じゃんけんをして私が先攻となった。デッキから5枚カードを引く。

記念すべき最初の5枚

ふ凡社「あれ、いきなり主人公のカード来ちゃったな」

りばすと「ふふっ」

最初の5枚の中に、『ブラック・マジシャン』が入っているではないか。ブラック・マジシャンといえば、原作における主人公・武藤遊戯のパートナーとも言える看板モンスターである。

『ブラック・マジシャン』(右)はたびたび表紙も飾っている看板キャラ(画像はAmazonより)

りばすと「今回ね、なるべく原作に登場するカードを入れる形でデッキを組んでみました

ふ凡社「ありがてええええええええ」

りばすと氏の粋な計らいに感謝。

ふ凡社「もうこれ勝っちゃったな。さっそく召喚するぜ、ブラック・マジシャン!」

りばすと「無理だぜ」

ふ凡社「えっ、なんで?・・・あっ!!!!

何かを思い出した顔

りばすと「気づいたようだね」

ふ凡社「『生贄』が必要なパターンだ」

りばすと「そう『エキスパートルール』なので

説明しよう!原作初期のM&Wは強いカードもいきなり使えたが、作中の中盤で登場した新ルールによって、「強いカードを出すためには弱いモンスターを何体か生贄にする必要がある」という設定が加わったのだ。
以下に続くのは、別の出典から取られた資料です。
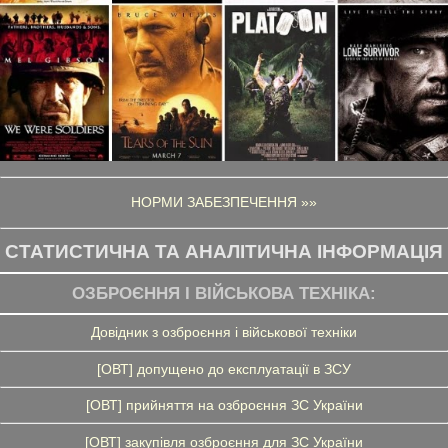
НОРМИ ЗАБЕЗПЕЧЕННЯ »»
СТАТИСТИЧНА ТА АНАЛІТИЧНА ІНФОРМАЦІЯ
ОЗБРОЄННЯ І ВІЙСЬКОВА ТЕХНІКА:
Довідник з озброєння і військової техніки
[ОВТ] допущено до експлуатації в ЗСУ
[ОВТ] прийняття на озброєння ЗС України
[ОВТ] закупівля озброєння для ЗС України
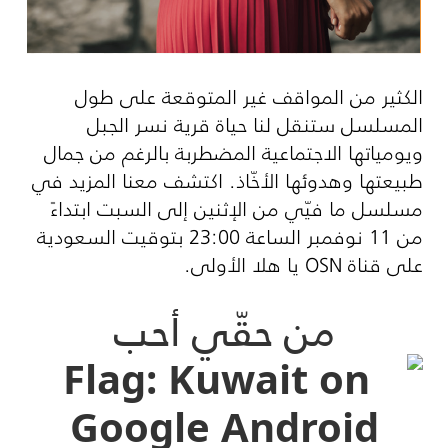
الكثير من المواقف غير المتوقعة على طول
المسلسل ستنقل لنا حياة قرية نسر الجبل
ويومياتها الاجتماعية المضطربة بالرغم من جمال
طبيعتها وهدوئها الأخّاذ. اكتشف معنا المزيد في
مسلسل ما فيّي من الإثنين إلى السبت ابتداءً
من 11 نوفمبر الساعة 23:00 بتوقيت السعودية
على قناة
OSN
يا هلا الأولى.
من حقّي أحب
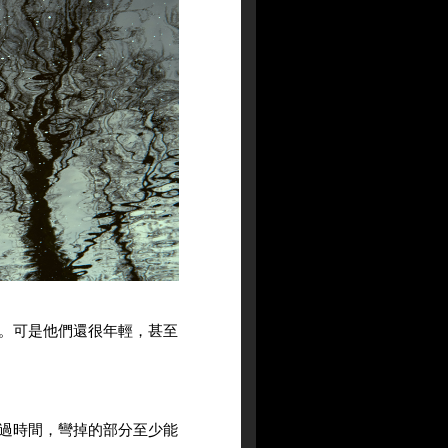
。可是他們還很年輕，甚至
過時間，彎掉的部分至少能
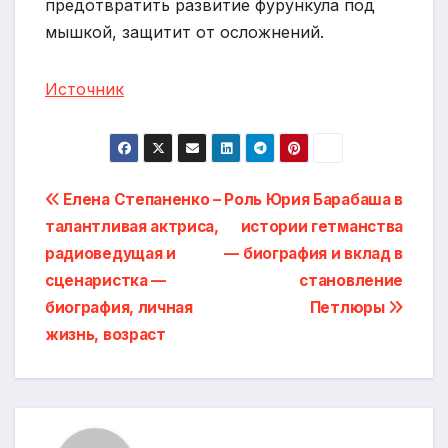
предотвратить развитие фурункула под
мышкой, защитит от осложнений.
Источник
Навигация
Елена Степаненко –
Роль Юрия Барабаша в
талантливая актриса,
истории гетманства
по
радиоведущая и
— биография и вклад в
записям
сценаристка —
становление
биография, личная
Петлюры
жизнь, возраст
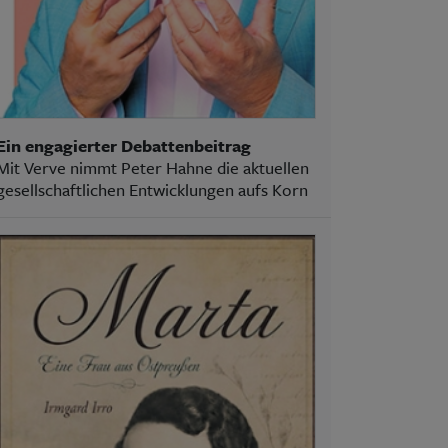
Ein engagierter Debattenbeitrag
Mit Verve nimmt Peter Hahne die aktuellen
gesellschaftlichen Entwicklungen aufs Korn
ふ凡社「これあれだ、エキスパートルール知らなかった城之内くんがいきなり『魔導騎士ギルティア』を出そうとして失敗して、まわりの野次馬にバカにされるやつだ」

りばすと「あははは、あったあったそんな件」

仕切りなおして配られたカードを見るも、それぞれのカードには事細かにいろんな効果があって、どのカードをどの場所にどう出せばいいかが分からない。

そう、原作はストーリー重視で流れるようにデュエルが進んでいくので、いざ自分がプレイする側にまわると

・自分のターン内でできること

・どのカードをどの場所にどの形で出せばいいか

・相手を攻撃するタイミング

・何をすれば自分のターンが終了するのか

といった進行に関する基本情報がほとんど整理できていなかったのだ。これらの細かな進行の手筈については、逐一りばすと氏に確認を取らないと進めない状態だった。

何すればいいか全然ワカリマセーン!の顔

さらに、原作に登場しないカードについては逐一その効果や解説を読んで確認する必要があり、脳内は大混乱。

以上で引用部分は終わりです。